The Web Notes capability looks pretty interesting, but I’ll have to investigate before I proclaim it a windfall of Win10.

Tomorrow, I will take a stroll with Cortana, or WinSiri.

Friday, August 7, 2015

Win10 Experience, Post 3 (Friday)

This is a blog of the experiences I have Installing and navigating the new Windows 10 Operating System.

Since installing on Monday, Windows 10 has received three automatic updates – Two on Tuesday, one on Wednesday, August 5. It’s still early, Friday morning, and we’re holding at that. The August 5 update is labeled “cumulative,” so it probably incorporates all of the Tuesday fixes with any new ones.  It includes 3912 files which sum to 1.8 GB of information, but only 30 files are 10MB or larger.
The most frequently changed file is “SystemSettingsAdminFlows.exe“ with 78 changes, followed by “Systemsettingsadminflows.exe.mui” with 46 instances. Only seven files have more than 10 instances.

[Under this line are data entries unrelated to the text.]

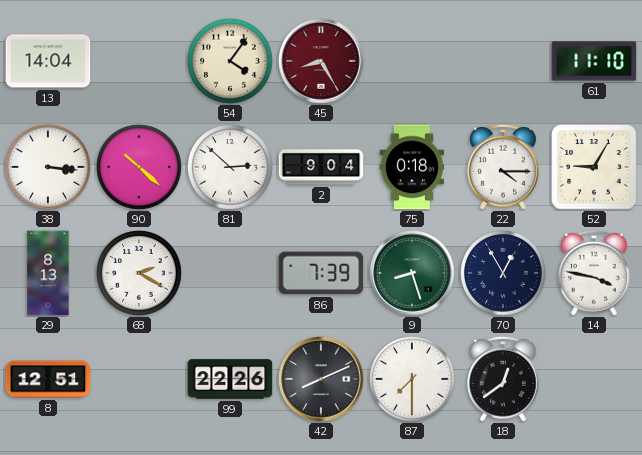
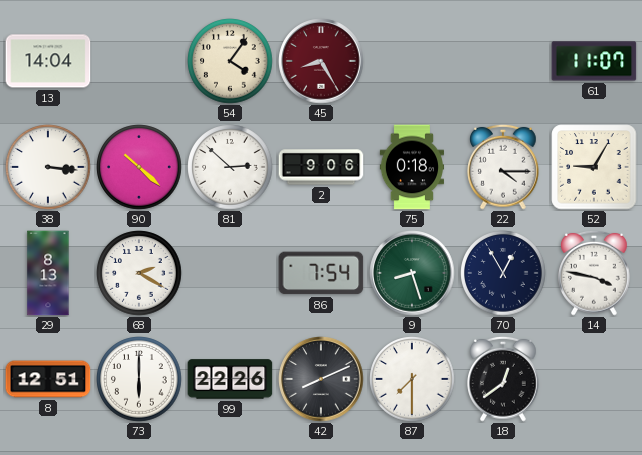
61: 11:10 -> 11:07
2: 9:04 -> 9:06
86: 7:39 -> 7:54
73: none -> 6:00
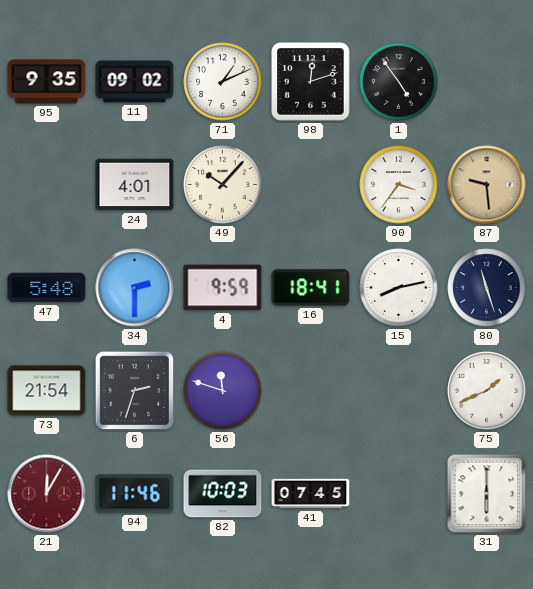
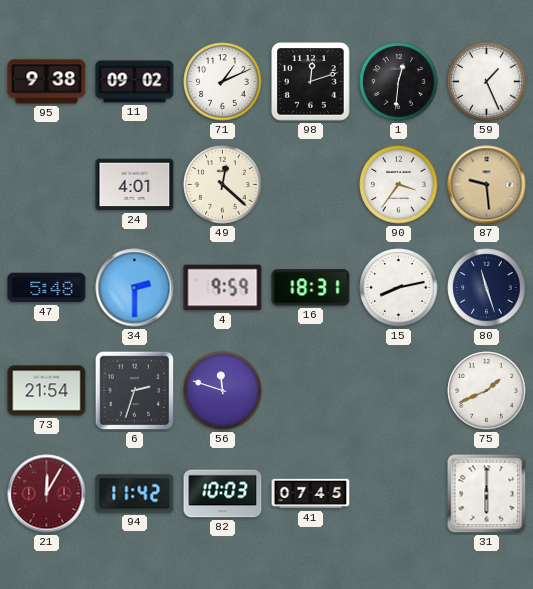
95: 9:35 -> 9:38
1: 4:54 -> 12:31
59: none -> 1:26
49: 10:07 -> 12:22
16: 18:41 -> 18:31
94: 11:46 -> 11:42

Shell32 and MShtml are the largest fixes, with 64 and 63 GB, respectively, followed by Flash and EDGEhtml files (.63 and 59 GB.)

Facial recognition appears to be a significant change area, with updates for the engine adapter and sensor adapter, totaling 40 GB in four files.  A quick search on Win10 facial recognition reveals nothing more than a special infrared camera is required to use it. EDGE is the new MS browser, which I have not yet looked into. With those two areas prominent in the update, I will be checking them out to see what si new, cool, or even functional.